[Dataset entries]
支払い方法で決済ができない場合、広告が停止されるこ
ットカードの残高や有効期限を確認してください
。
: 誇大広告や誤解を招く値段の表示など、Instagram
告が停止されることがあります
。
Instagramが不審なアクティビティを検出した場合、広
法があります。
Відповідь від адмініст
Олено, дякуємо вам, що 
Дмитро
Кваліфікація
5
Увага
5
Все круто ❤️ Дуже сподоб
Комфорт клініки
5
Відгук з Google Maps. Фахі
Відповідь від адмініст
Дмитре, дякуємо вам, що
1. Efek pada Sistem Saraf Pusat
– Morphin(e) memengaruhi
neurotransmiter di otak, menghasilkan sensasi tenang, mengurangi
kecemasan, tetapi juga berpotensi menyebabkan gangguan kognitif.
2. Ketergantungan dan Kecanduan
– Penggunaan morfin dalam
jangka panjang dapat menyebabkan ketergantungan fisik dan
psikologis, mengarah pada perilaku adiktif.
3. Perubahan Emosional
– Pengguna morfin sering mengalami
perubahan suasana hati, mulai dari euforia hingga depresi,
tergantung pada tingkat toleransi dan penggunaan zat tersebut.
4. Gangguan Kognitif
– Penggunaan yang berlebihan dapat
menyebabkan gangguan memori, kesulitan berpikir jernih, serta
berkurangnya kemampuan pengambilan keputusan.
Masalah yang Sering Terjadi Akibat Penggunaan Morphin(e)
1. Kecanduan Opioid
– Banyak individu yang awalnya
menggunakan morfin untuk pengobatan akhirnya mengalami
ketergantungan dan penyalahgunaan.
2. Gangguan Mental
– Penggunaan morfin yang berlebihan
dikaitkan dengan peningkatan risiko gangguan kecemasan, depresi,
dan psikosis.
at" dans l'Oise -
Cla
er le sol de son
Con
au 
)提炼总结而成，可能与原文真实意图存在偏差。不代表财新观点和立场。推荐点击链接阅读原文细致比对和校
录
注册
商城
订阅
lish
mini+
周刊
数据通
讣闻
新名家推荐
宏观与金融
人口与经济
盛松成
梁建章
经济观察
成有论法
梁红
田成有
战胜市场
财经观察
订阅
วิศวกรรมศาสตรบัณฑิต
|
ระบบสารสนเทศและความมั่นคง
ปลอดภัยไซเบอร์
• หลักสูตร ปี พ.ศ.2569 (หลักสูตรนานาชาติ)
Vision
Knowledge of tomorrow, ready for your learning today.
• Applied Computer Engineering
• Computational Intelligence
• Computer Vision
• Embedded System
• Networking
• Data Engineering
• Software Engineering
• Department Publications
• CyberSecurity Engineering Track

What you need to do> Filter the entries down to the lines with the word "дякуємо" in them.

Answer box>
Олено, дякуємо вам, що 
Дмитре, дякуємо вам, що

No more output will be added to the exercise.